The Millard Tucker Committee—that is to say the new Committee which is to concern itself with pensions and, in particular, with pensions provisions—has not yet begun its work and of course, it is impossible to say when its Report will be to hand. I thought I made myself clear. I do not say that this matter of Estate Duty in its impact upon pensions is within the scope of terms of reference of that Committee. The Committee will deal with the matter from the Income Tax point of view. I was trying to say that when its recommendations with regard to the Income Tax aspect of this problem of pensions are to hand no doubt those recommendations will have their reflection upon the Estate Duty position. That is why I suggested that it was rather premature to accept a Clause upon this matter before it had been investigated by that Committee from the Income Tax point of view.

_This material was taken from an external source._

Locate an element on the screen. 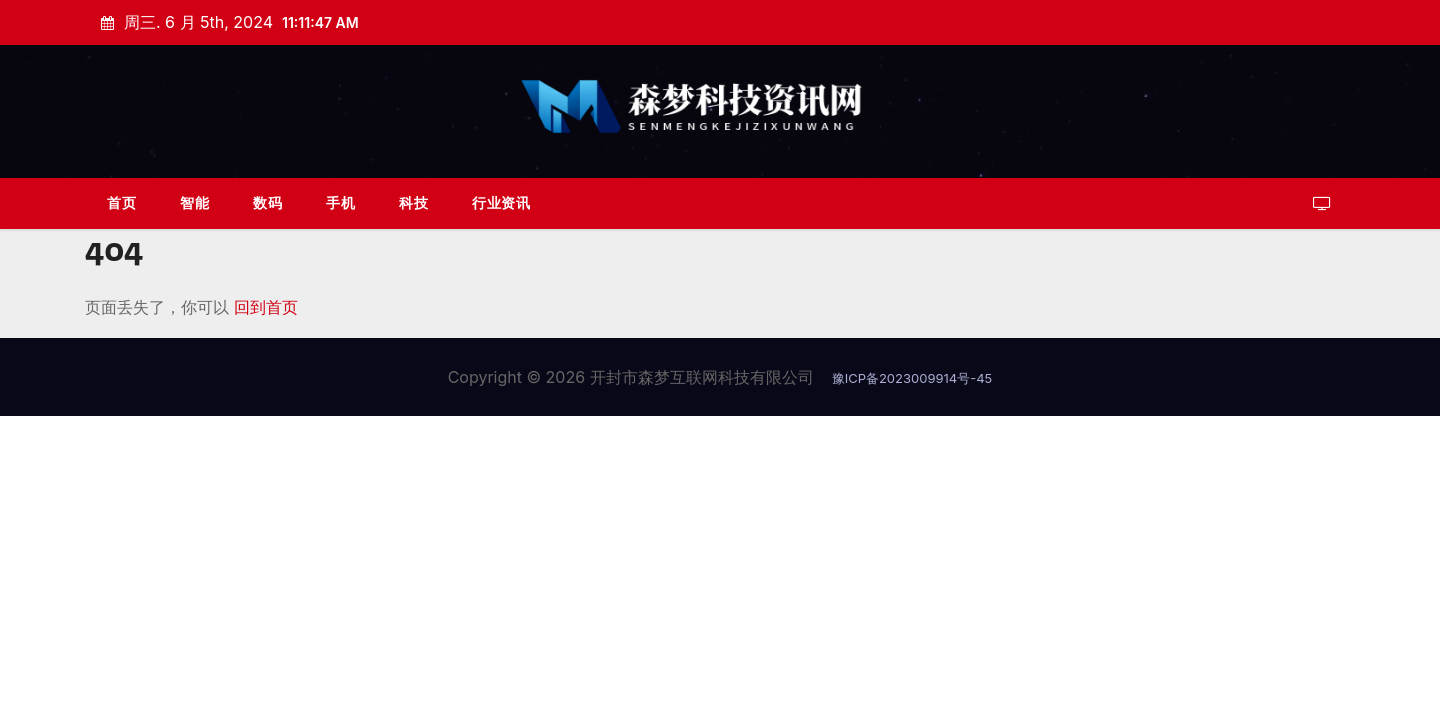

Apart from that, a fatal objection to this Clause, as I indicated, is that it does not contain any tax evasion provision. If the Clause were accepted in this form, it would be possible to evade Estate Duty on a fairly large scale.

8.30 p.m.

Mr. Manningham-Buller

The Solicitor-General said that we should have the advantage of the views of the Millard Tucker Committee on the Income Tax aspects and then we could make our reflections upon the Estate Duty aspects. Would it not be of great value to have the reflections of the Millard Tucker Committee on the Estate Duty aspects as well as on Income Tax? Could not they be asked to give consideration to that in relation to pensions? That would appear to be a very small increase in the field they would have to cover and, as the two are related to some extent, it would be much better for them to cover the whole of the field rather than just one part, leaving another part uncovered. That is why I asked the Solicitor-General a question to which he has not yet replied: Will he ask the Millard Tucker Committee to give consideration to this question concerning Estate Duty?

The Solicitor-General

The proposal is that it should deal with the Income Tax aspect, and that is a very large question in itself. To say that it would simply mean slightly adding to the burden of the Committee if they were asked to deal with Estate Duty aspect is incorrect. It would very largely increase the work of the Committee. If they are to deal with the Income Tax aspect, it would be a pity to start legislating on this matter, even though it is not strictly within their terms of reference, before the findings of that Committee are to hand. This matter depends upon the Act of 1894 which has been a workable provision for the last 56 years.

Mr. Maudling

I am a little disappointed that the Solicitor-General cannot accept this new Clause. It will be a long time before the Millard Tucker Committee produces their recommendations and, meantime, examples of this anomaly arise from time to time. I gather that the Solicitor-General agrees that there is an anomaly here, but I see the point about the possibility of evasion, certainly as the Clause is drafted. In those circumstances, I beg to ask leave to withdraw the Motion.

Motion and Clause, by leave, withdrawn.